In those countries on the front line of this process of economic and social decay (like Italy), taxes are often close to the limit of 100%, so the State, which can no longer easily finance its burgeoning ‘services’ with new taxes, and obviously refuses to reduce its dimensions and functions, is scraping the bottom of the barrel by targeting tax evasion, that is, the withdrawal of productive resources from parasitic structures (I can imagine the outrage of some readers at this point: for a more detailed discussion of  tax evasion, see the following article, in Italian: part 1part 2) and to this end is carrying out a media and legislative campaign that by plucking the strings of envy and employing the strategy of divide and conquer makes a further contribution to the replacement of what little remains of the figure of the gentleman by that of the informer, the spy, and even the thief (it seems that in Greece the government is seriously considering the idea of permitting customers to steal from people who do not issue receipts, and obviously this has aroused great enthusiasm in Italy, where a survey by the Il Sole 24 Ore newspaper showed roughly 90% of poll respondents in favour of introducing this measure nationally). The result of all this (as well) is the economic catastrophe.
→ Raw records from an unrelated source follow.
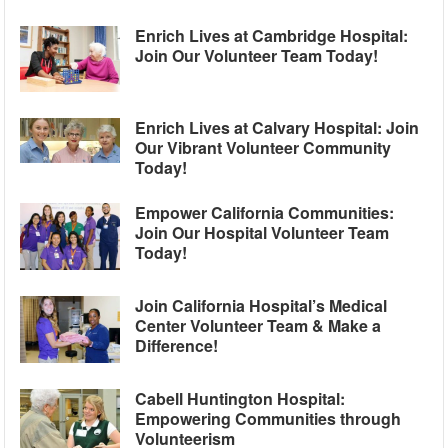
Enrich Lives at Cambridge Hospital:
Join Our Volunteer Team Today!
Enrich Lives at Calvary Hospital: Join
Our Vibrant Volunteer Community
Today!
Empower California Communities:
Join Our Hospital Volunteer Team
Today!
Join California Hospital’s Medical
Center Volunteer Team & Make a
Difference!
Cabell Huntington Hospital:
Empowering Communities through
Volunteerism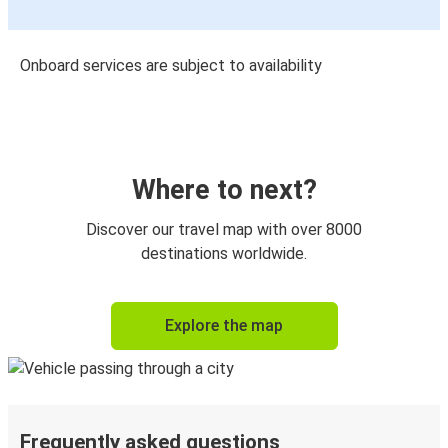
Onboard services are subject to availability
Where to next?
Discover our travel map with over 8000
destinations worldwide.
Explore the map
Frequently asked questions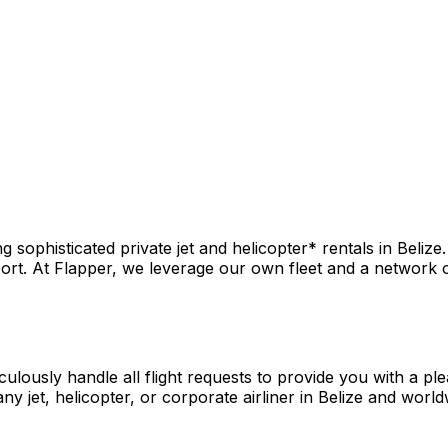
sophisticated private jet and helicopter* rentals in Belize.
rt. At Flapper, we leverage our own fleet and a network of 
culously handle all flight requests to provide you with a pl
y jet, helicopter, or corporate airliner in Belize and world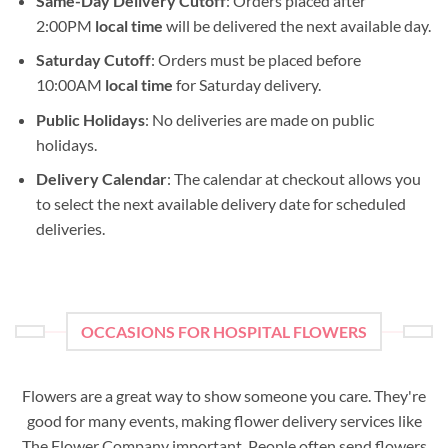
Same-Day Delivery Cutoff
: Orders placed after
2:00PM
local time
will be delivered the next available day.
Saturday Cutoff
: Orders must be placed before
10:00AM
local time
for Saturday delivery.
Public Holidays
: No deliveries are made on public
holidays.
Delivery Calendar
: The calendar at checkout allows you
to select the next available delivery date for scheduled
deliveries.
OCCASIONS FOR HOSPITAL FLOWERS
Flowers are a great way to show someone you care. They're
good for many events, making flower delivery services like
The Flower Company important. People often send flowers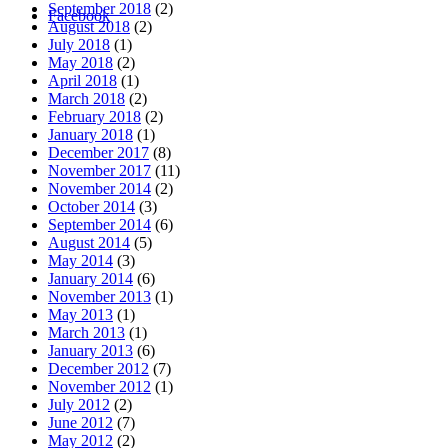
September 2018
(2)
Facebook
August 2018
(2)
July 2018
(1)
May 2018
(2)
April 2018
(1)
March 2018
(2)
February 2018
(2)
January 2018
(1)
December 2017
(8)
November 2017
(11)
November 2014
(2)
October 2014
(3)
September 2014
(6)
August 2014
(5)
May 2014
(3)
January 2014
(6)
November 2013
(1)
May 2013
(1)
March 2013
(1)
January 2013
(6)
December 2012
(7)
November 2012
(1)
July 2012
(2)
June 2012
(7)
May 2012
(2)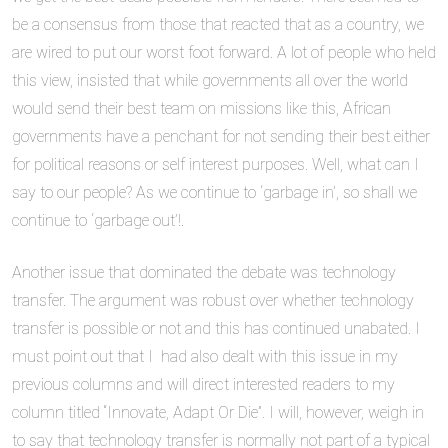
be a consensus from those that reacted that as a country, we
are wired to put our worst foot forward. A lot of people who held
this view, insisted that while governments all over the world
would send their best team on missions like this, African
governments have a penchant for not sending their best either
for political reasons or self interest purposes. Well, what can I
say to our people? As we continue to ‘garbage in’, so shall we
continue to ‘garbage out’!.
Another issue that dominated the debate was technology
transfer. The argument was robust over whether technology
transfer is possible or not and this has continued unabated. I
must point out that I had also dealt with this issue in my
previous columns and will direct interested readers to my
column titled “Innovate, Adapt Or Die”. I will, however, weigh in
to say that technology transfer is normally not part of a typical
Leaving aside for a moment economics education and knowledge of the economic theories of the Austrian school (conspicuously absent in those who have and have had the responsibility of government in Italy, to cite one example): the idea that replacing voluntary horizontal relations (which presuppose, as a reference model, the capitalist gentleman) by coercive vertical relations (which presuppose instead the model of the sycophant, the parasite, the lackey, the beggar, the informer and the thief) can produce economic growth rather than progressive decay, can only be conceived of by a sick mind, or one in bad faith.


[1] Quoted in Mokyr J., The Enlighted Economy. An Economic History of Britain 1700-1850 (Yale University Press, Yale), p. 371.

[2] Mokyr J., The Enlighted Economy. An Economic History of Britain 1700-1850 (Yale University Press, Yale), p. 372.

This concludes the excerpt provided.